───── Dataset

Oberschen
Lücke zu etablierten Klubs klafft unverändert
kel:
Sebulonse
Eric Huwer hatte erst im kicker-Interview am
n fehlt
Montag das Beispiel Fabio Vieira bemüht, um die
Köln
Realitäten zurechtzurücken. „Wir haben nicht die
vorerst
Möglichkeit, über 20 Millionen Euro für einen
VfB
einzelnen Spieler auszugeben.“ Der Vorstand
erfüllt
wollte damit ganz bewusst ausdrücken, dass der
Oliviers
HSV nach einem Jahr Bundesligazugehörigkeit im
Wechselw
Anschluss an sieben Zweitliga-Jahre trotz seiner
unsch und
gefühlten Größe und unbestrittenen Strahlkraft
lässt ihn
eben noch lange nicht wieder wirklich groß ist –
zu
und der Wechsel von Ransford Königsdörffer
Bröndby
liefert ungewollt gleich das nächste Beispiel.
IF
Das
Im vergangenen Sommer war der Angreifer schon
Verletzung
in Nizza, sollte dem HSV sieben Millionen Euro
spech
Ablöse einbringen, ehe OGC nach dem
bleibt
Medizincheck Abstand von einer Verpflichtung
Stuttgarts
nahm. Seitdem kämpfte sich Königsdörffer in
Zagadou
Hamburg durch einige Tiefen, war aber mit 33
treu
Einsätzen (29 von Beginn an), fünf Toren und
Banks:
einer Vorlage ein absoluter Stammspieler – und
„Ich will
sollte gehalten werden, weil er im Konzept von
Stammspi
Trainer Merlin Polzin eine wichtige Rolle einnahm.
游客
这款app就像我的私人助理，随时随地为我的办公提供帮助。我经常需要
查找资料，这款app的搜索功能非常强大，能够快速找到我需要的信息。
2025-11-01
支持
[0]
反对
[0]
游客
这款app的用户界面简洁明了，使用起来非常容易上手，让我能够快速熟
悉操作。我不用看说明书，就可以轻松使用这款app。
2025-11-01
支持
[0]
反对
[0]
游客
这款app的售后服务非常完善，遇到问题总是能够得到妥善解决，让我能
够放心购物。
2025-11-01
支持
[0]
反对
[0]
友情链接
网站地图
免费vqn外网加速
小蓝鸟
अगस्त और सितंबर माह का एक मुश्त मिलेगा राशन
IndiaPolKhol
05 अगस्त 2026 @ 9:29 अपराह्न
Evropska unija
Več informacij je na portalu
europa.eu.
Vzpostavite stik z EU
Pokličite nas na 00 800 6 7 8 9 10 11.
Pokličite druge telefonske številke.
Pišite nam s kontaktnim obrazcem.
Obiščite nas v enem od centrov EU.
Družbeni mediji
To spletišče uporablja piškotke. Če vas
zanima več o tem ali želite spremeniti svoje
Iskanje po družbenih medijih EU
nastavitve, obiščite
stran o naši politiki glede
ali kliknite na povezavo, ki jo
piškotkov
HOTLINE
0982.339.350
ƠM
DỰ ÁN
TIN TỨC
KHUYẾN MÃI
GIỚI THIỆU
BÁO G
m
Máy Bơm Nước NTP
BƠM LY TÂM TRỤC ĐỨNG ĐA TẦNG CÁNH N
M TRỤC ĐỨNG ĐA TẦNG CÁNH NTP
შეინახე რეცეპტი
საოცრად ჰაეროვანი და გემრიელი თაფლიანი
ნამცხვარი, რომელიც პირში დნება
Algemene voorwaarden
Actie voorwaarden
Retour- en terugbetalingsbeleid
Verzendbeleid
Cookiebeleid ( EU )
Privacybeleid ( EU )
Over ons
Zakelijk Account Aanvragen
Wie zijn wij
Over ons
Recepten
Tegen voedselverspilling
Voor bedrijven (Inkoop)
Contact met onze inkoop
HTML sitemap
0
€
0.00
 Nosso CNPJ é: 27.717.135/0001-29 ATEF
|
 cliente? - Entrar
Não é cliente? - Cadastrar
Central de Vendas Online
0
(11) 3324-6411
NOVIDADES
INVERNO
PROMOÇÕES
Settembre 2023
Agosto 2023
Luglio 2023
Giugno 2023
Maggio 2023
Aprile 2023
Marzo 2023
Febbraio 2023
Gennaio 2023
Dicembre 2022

──────────

_Your task_: Copy every record exactly as presented.

_Answer to this problem_:
Oberschen
Lücke zu etablierten Klubs klafft unverändert
kel:
Sebulonse
Eric Huwer hatte erst im kicker-Interview am
n fehlt
Montag das Beispiel Fabio Vieira bemüht, um die
Köln
Realitäten zurechtzurücken. „Wir haben nicht die
vorerst
Möglichkeit, über 20 Millionen Euro für einen
VfB
einzelnen Spieler auszugeben.“ Der Vorstand
erfüllt
wollte damit ganz bewusst ausdrücken, dass der
Oliviers
HSV nach einem Jahr Bundesligazugehörigkeit im
Wechselw
Anschluss an sieben Zweitliga-Jahre trotz seiner
unsch und
gefühlten Größe und unbestrittenen Strahlkraft
lässt ihn
eben noch lange nicht wieder wirklich groß ist –
zu
und der Wechsel von Ransford Königsdörffer
Bröndby
liefert ungewollt gleich das nächste Beispiel.
IF
Das
Im vergangenen Sommer war der Angreifer schon
Verletzung
in Nizza, sollte dem HSV sieben Millionen Euro
spech
Ablöse einbringen, ehe OGC nach dem
bleibt
Medizincheck Abstand von einer Verpflichtung
Stuttgarts
nahm. Seitdem kämpfte sich Königsdörffer in
Zagadou
Hamburg durch einige Tiefen, war aber mit 33
treu
Einsätzen (29 von Beginn an), fünf Toren und
Banks:
einer Vorlage ein absoluter Stammspieler – und
„Ich will
sollte gehalten werden, weil er im Konzept von
Stammspi
Trainer Merlin Polzin eine wichtige Rolle einnahm.
游客
这款app就像我的私人助理，随时随地为我的办公提供帮助。我经常需要
查找资料，这款app的搜索功能非常强大，能够快速找到我需要的信息。
2025-11-01
支持
[0]
反对
[0]
游客
这款app的用户界面简洁明了，使用起来非常容易上手，让我能够快速熟
悉操作。我不用看说明书，就可以轻松使用这款app。
2025-11-01
支持
[0]
反对
[0]
游客
这款app的售后服务非常完善，遇到问题总是能够得到妥善解决，让我能
够放心购物。
2025-11-01
支持
[0]
反对
[0]
友情链接
网站地图
免费vqn外网加速
小蓝鸟
अगस्त और सितंबर माह का एक मुश्त मिलेगा राशन
IndiaPolKhol
05 अगस्त 2026 @ 9:29 अपराह्न
Evropska unija
Več informacij je na portalu
europa.eu.
Vzpostavite stik z EU
Pokličite nas na 00 800 6 7 8 9 10 11.
Pokličite druge telefonske številke.
Pišite nam s kontaktnim obrazcem.
Obiščite nas v enem od centrov EU.
Družbeni mediji
To spletišče uporablja piškotke. Če vas
zanima več o tem ali želite spremeniti svoje
Iskanje po družbenih medijih EU
nastavitve, obiščite
stran o naši politiki glede
ali kliknite na povezavo, ki jo
piškotkov
HOTLINE
0982.339.350
ƠM
DỰ ÁN
TIN TỨC
KHUYẾN MÃI
GIỚI THIỆU
BÁO G
m
Máy Bơm Nước NTP
BƠM LY TÂM TRỤC ĐỨNG ĐA TẦNG CÁNH N
M TRỤC ĐỨNG ĐA TẦNG CÁNH NTP
შეინახე რეცეპტი
საოცრად ჰაეროვანი და გემრიელი თაფლიანი
ნამცხვარი, რომელიც პირში დნება
Algemene voorwaarden
Actie voorwaarden
Retour- en terugbetalingsbeleid
Verzendbeleid
Cookiebeleid ( EU )
Privacybeleid ( EU )
Over ons
Zakelijk Account Aanvragen
Wie zijn wij
Over ons
Recepten
Tegen voedselverspilling
Voor bedrijven (Inkoop)
Contact met onze inkoop
HTML sitemap
0
€
0.00
 Nosso CNPJ é: 27.717.135/0001-29 ATEF
|
 cliente? - Entrar
Não é cliente? - Cadastrar
Central de Vendas Online
0
(11) 3324-6411
NOVIDADES
INVERNO
PROMOÇÕES
Settembre 2023
Agosto 2023
Luglio 2023
Giugno 2023
Maggio 2023
Aprile 2023
Marzo 2023
Febbraio 2023
Gennaio 2023
Dicembre 2022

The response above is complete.